As part of our asset management activities, we will ensure that Pyramid Hotel Group and our third-party managers effectively utilize franchise brands’ marketing programs, develop effective sales management policies and plans, operate properties efficiently, control costs and develop operational initiatives for our hotels that increase guest satisfaction. We will work closely with our hotel managers to streamline hotel operating performance and improve the value of our properties. Reinvesting in our hotels will allow us to maintain quality, increase long-term profitability and generate attractive returns. In addition, we will use our senior management team’s extensive experience to monitor market conditions and evaluate select property sales, when appropriate, which will allow us to redeploy capital to acquire new assets in accordance with our strategy.
 
FINANCING STRATEGY
 
We expect to use a prudent amount of leverage that will provide us flexibility in our capital funding alternatives and will allow us the capacity to grow our property portfolio. We believe that as a well-capitalized public company we will have the ability to access sources of financing currently unavailable to many of our private market peers and overleveraged public competitors including corporate-level debt, property-level mortgage debt, preferred equity and the use of an anticipated credit facility. We intend to limit the outstanding principal amount of our consolidated indebtedness to approximately 35% of the investment in our properties, at cost, measured at the time we incur the debt; however, on the individual property level we may exceed this amount in select cases where attractive financing is available. Our board of directors will review these limits on a regular basis and will have the ability to amend or modify them without stockholder approval.
 
We are in discussions to obtain commitments from a lending syndicate for a revolving credit facility that we anticipate will be in place at or following the completion of this offering. The proposed credit facility will be used to fund hotel acquisitions, capital expenditures and for general corporate purposes.
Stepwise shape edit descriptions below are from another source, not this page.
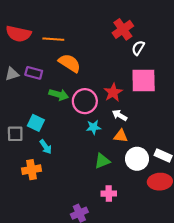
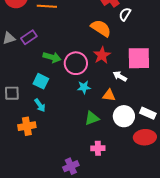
orange semicircle: (70, 63) -> (101, 28), moved
purple rectangle: (34, 73) -> (29, 37), turned -49
pink square: (144, 80) -> (139, 58), moved
white arrow: (120, 115) -> (120, 76), moved
cyan square: (36, 123) -> (41, 81), moved

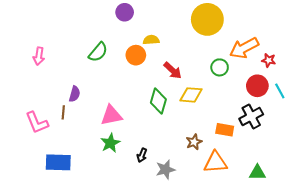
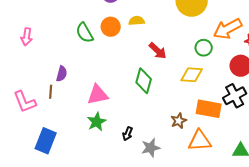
green semicircle: (98, 52) -> (85, 33), turned 110
orange circle: (136, 55) -> (111, 27), moved
yellow diamond: (191, 95) -> (192, 75), moved
orange rectangle: (225, 130) -> (209, 109), size x1.4
blue rectangle: (58, 162) -> (46, 141), turned -70

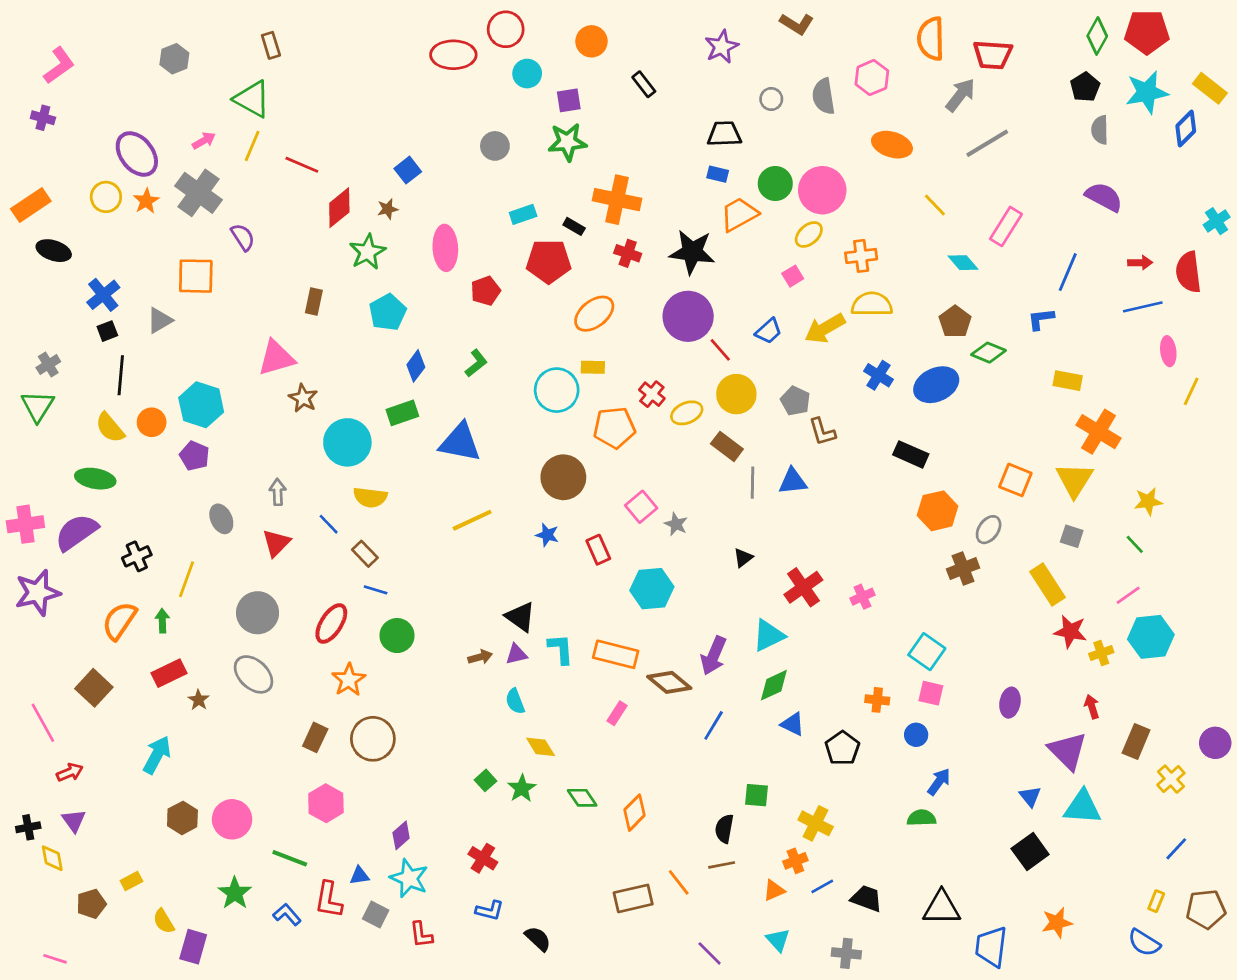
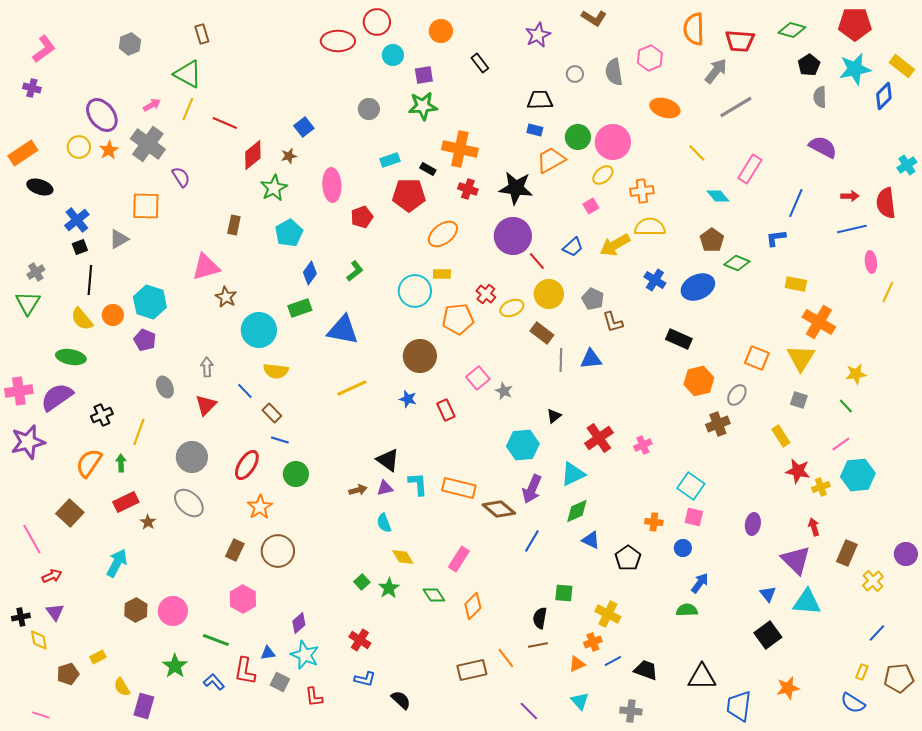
green diamond: (1097, 36) -> (792, 30), moved, turned 76
yellow rectangle: (1048, 585) -> (781, 436), size x0.7
cyan hexagon: (652, 589) -> (523, 445), moved
pink rectangle: (617, 713) -> (459, 559), moved, size x1.4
We cannot provide any assurance that we will be able to enter into a definitive agreement relating to this credit facility on terms we find acceptable. Over time, we intend to finance our growth with issuances of common equity, preferred securities and secured and unsecured debt.
 
We will consider several factors when evaluating our level of indebtedness and making financial decisions, including, but not limited to, the following:
 
  •  our long-term objectives with regard to the financing;
 
  •  interest rate of the proposed financing;
 
  •  the extent to which the financing impacts our ability to rebrand, reposition or renovate our properties;
 
  •  prepayment penalties and restrictions on refinancing;
 
  •  our target investment returns;
 
  •  the ability of the particular properties, including our company as a whole, to generate sufficient cash flow to cover expected debt payments;
 
  •  our overall level of indebtedness;
 
  •  our distribution policy;
 
  •  timing of our debt maturities;
 
  •  provisions that require recourse and cross-collateralization;
 
  •  corporate credit ratios; and
 
  •  overall ratio of fixed to variable rate debt.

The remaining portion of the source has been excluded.